Derivatives were left unregulated by a Republican Congress, and it didn't take long for shysters to cash in. In 2003, the amount of money spent on derivative-driven trading in the commodity markets by hedge funds, Wall Street banks and institutional investors was $13 billion. In 2008, it was more than $300 billion. And like Fanucci, every time a "trade" went down, somebody got his beak wet.

All the money that poured into those markets could do nothing but raise the price (on paper) of that which was being bought and sold. And so, as the price went up, institutions just sold the same thing back and forth to each other (and sometimes, companies just sold it back and forth in-house). Records now show that in 2008, 27 barrels of oil were traded back and forth each day for every barrel of oil that was actually consumed.

While the price of a barrel of oil was roaring past the $100 mark, oil executives were called before Congress to take a guess as to what was going on. To a man, they all claimed to know nothing about possible speculation in the market, instead spouting (in unison) nonsense about China and India and supply and demand.

At the same time, a memo was circulating around J.P. Morgan corporate headquarters that read, in part, "There was an enormous amount of speculation pent up in energy markets (an eight-fold increase in over-the-counter oil-derivative exposure in the last three years) and it wasn't just the supply-demand equation. ... $140 in July was just ridiculous."

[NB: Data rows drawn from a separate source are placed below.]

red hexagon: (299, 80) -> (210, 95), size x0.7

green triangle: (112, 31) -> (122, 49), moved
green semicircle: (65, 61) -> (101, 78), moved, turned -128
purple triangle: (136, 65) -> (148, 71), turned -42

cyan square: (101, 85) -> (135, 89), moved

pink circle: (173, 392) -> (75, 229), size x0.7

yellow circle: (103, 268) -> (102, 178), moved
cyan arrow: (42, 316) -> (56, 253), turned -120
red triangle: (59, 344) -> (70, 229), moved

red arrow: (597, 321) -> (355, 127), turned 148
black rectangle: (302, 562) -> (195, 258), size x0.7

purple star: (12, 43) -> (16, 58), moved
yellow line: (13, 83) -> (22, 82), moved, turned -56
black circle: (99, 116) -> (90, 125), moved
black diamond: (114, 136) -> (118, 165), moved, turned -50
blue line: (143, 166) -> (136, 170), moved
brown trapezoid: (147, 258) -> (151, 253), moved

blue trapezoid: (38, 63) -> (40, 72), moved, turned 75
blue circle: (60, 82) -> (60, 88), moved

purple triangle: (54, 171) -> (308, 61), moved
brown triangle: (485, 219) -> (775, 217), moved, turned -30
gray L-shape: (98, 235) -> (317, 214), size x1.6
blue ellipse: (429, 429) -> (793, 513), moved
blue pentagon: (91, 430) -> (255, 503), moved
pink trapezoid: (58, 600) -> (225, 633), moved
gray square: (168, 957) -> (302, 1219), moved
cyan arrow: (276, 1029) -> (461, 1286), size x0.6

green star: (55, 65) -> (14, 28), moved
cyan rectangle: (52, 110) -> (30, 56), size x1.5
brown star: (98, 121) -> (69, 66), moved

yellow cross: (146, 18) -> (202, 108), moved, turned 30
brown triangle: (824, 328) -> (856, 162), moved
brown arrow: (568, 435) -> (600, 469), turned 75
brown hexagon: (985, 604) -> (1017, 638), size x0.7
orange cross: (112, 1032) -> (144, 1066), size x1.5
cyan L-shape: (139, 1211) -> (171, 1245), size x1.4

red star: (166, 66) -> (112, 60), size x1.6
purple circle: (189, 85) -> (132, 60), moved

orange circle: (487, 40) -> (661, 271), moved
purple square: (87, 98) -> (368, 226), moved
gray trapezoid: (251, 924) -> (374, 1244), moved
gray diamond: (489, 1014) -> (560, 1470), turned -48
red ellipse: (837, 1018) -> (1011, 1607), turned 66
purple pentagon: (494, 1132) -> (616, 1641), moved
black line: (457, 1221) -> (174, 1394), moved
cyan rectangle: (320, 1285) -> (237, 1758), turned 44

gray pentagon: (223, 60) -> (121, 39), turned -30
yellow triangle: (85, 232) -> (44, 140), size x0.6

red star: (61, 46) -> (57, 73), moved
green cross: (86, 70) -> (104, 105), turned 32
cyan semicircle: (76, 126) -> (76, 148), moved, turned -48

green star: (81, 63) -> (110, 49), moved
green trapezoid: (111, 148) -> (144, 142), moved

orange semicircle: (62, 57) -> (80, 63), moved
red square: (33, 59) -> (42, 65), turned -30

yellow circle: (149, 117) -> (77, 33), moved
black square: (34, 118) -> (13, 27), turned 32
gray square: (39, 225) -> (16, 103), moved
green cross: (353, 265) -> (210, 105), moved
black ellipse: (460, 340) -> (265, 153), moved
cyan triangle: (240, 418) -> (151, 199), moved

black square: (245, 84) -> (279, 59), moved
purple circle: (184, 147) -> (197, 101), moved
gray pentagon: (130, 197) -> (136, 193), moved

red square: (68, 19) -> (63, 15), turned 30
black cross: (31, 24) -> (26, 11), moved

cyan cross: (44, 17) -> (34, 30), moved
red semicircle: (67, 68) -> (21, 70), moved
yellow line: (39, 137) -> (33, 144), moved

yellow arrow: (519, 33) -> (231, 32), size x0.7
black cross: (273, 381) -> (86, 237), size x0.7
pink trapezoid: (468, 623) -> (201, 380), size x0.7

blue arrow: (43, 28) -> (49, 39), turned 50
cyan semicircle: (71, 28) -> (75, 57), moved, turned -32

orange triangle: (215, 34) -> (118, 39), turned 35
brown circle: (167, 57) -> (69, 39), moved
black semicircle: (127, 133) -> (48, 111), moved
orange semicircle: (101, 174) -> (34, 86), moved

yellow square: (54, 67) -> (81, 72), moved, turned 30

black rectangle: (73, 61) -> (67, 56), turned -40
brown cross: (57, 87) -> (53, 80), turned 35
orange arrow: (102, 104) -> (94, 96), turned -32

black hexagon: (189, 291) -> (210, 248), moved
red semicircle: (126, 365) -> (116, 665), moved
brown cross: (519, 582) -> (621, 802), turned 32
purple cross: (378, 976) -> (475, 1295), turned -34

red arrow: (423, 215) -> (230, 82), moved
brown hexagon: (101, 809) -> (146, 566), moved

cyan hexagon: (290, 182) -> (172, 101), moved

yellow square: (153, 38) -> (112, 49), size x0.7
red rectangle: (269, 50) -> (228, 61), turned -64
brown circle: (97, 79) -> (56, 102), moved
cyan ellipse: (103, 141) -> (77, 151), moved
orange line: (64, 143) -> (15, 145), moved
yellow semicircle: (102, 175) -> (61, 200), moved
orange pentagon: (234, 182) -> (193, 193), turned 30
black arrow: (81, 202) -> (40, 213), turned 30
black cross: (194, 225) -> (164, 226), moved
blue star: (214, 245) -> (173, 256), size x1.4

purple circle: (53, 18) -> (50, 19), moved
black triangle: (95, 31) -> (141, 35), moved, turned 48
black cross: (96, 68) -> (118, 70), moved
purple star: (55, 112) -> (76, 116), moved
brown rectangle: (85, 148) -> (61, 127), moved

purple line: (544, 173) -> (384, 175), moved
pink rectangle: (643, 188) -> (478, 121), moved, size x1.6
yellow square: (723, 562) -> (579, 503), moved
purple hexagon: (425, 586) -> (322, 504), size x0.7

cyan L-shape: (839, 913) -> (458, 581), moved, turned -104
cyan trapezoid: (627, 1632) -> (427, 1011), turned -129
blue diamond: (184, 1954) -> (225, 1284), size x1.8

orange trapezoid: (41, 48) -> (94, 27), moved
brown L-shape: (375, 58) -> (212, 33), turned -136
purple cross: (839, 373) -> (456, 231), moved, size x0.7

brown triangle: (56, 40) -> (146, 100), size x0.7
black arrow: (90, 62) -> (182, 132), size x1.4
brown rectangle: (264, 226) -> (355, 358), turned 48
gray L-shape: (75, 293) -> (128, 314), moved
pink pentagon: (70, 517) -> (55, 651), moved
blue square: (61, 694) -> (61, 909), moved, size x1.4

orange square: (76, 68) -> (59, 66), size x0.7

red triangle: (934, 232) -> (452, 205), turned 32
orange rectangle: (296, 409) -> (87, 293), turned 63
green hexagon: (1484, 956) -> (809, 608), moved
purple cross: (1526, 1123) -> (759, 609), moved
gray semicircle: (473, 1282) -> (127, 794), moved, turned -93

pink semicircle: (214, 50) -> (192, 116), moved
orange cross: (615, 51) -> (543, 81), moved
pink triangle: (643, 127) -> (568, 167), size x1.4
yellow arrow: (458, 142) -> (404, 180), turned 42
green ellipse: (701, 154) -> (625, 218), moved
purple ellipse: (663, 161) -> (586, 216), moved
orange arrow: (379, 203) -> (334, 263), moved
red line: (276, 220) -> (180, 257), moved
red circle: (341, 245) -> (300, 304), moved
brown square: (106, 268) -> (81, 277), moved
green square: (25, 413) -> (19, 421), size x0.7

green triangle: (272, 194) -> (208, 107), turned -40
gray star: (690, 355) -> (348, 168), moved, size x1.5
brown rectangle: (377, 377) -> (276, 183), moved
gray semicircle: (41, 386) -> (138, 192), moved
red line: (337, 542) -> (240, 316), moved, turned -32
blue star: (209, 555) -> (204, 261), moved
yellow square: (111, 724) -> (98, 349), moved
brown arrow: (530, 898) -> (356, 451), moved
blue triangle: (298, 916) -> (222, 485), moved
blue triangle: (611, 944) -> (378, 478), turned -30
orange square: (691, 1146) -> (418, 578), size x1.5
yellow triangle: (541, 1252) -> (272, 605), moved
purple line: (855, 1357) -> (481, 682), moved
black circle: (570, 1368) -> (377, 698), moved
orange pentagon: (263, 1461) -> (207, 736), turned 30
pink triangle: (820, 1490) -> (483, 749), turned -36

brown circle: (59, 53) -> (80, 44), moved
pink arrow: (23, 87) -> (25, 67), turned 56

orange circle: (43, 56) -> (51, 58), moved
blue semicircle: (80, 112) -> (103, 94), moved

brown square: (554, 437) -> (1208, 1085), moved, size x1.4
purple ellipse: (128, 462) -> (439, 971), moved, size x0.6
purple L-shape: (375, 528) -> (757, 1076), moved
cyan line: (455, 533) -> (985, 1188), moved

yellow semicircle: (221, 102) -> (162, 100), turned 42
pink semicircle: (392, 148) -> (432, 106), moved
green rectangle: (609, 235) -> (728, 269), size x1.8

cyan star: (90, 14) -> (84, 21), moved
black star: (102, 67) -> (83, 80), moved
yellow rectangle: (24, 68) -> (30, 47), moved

Studies done independently by MIT and the U.S. Department of Energy both concluded that if supply and demand had truly been in effect during the price run-up in the first nine months of last year, the price should have been going down. Department of Energy findings show that in the first two quarters of 2008, supply was up, and demand was down, and yet somehow, the oil market experienced the largest price spike in its history.

The whole crooked enterprise reached a crescendo when, on Sept. 22, the price of a barrel of oil shot up $25 in one day, despite the fact that there was no disruption in supply; the summer driving season was over; and consumer demand was down sharply. That one-day jump pulled the curtain back from the Wizard, and it wasn't long after that that the bubble burst. By Christmas, we were paying $1.45 a gallon, down from more than $4 just a few months earlier.

I hope that the amoral, gutless speculator bastards lose their asses over this. I hope the Obama administration makes it a top priority to install tough regulation of the markets to keep the crooks from stealing us blind. And I wish business schools would stop glossing over ethics with a wink and a smile, and teach people that concepts like right and wrong really do exist.

Lots and lots of people should go to jail for all of this, but they won't. Wall Street needs to learn a lesson from its truly un-American excesses, but it won't. And the average American citizen who works hard, saves what he can and expects only a decent chance deserves to receive fair treatment in the marketplace. But we won't.